Единственное, в чём не сомневался народ, это в том, что для себя новая, теперь уже демократическая номенклатура с многочисленными прослойками бывшей партийной, очень быстро забывшей про коммунистические догмы, какими кормила 70 лет своё население, светлое будущее очень быстро сделает светлым настоящим. Ворота и шлюзы для этого открыты.

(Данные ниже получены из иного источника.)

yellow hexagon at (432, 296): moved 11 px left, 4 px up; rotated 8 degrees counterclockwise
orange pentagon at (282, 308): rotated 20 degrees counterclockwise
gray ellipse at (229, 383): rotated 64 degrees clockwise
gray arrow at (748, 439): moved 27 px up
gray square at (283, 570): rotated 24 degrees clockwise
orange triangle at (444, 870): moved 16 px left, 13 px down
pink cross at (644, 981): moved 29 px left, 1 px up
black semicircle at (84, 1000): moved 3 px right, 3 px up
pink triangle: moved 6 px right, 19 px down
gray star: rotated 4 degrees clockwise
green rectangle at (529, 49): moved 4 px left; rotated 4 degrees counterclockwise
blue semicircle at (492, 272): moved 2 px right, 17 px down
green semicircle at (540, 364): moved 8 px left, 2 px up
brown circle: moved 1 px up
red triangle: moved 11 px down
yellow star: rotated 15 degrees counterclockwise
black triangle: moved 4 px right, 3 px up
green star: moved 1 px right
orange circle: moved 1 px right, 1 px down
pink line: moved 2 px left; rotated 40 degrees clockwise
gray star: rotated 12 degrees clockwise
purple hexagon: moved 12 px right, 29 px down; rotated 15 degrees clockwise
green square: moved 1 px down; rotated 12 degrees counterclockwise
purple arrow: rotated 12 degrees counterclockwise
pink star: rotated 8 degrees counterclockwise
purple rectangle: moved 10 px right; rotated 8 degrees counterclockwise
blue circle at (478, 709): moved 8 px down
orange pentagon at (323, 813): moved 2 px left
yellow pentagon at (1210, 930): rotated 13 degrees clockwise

Как и всегда в смутные времена в стране расплодилось бесчисленное количество оракулов и предсказателей, доморощенных Нострадамусов. Они выступали в газетах, их приглашало телевидение. Одни предрекали страшный голод, другие гражданскую войну и распад России на удельные княжества, третьи грозили космическими катаклизмами. Неизвестная комета, утверждали они, несётся к Солнечной системе и скоро столкнётся с Венерой, а, срикошетив, упадёт на землю. И не куда-нибудь, а на территорию России. Видать за грехи. Подливали масла в огонь астрологи (до сих пор не ясно наука это или нет), пугая народ грядущими страшными наводнениями и землетрясениями. Особенно в этом преуспел Павел Глоба. На фоне всего этого начался разгул преступности. В некоторых городах с наступлением темноты люди боялись выходить на улицы.
С полок магазинов в ожидании невиданных подорожаний сметалось буквально то немногое, что ещё там было. Страны загнивающего капитализма бросились помогать России товарами, сплавляя залежавшийся, не имеющий у них спроса. По разнарядке в аэропорт Бронска привезли с военных складов Италии ботинки… выпуска шестидесятых годов, где лидеры профсоюза начали распределять их по спискам. Из Германии рекой полилась спиртосодержащая жидкость для протирки стёкол. Народ прозвал её «Рояль». Конечно же, употреблялась она отнюдь не для чистоты стёкол. Не оставил Россию и оставшийся коммунистическим Китай. Из магазинов по блату растаскивали сомнительного качества тушёнку «Великая стена». Из западных стран привозили невиданную доселе колбасу, которую не хотели кушать даже видавшие виды российские кошки. Утверждали, что в ней только соя и туалетная бумага, которая, кстати, в СССР всегда была дефицитом. Ну да было ещё много газет, но всё равно их никто почти не читал, кроме тех, кто умел читать между строк.
Страна жила и работала по инерции, не ведая, что ждёт её завтра.
Хмурые, короткие и морозные заканчивались последние декабрьские дни девяносто первого года.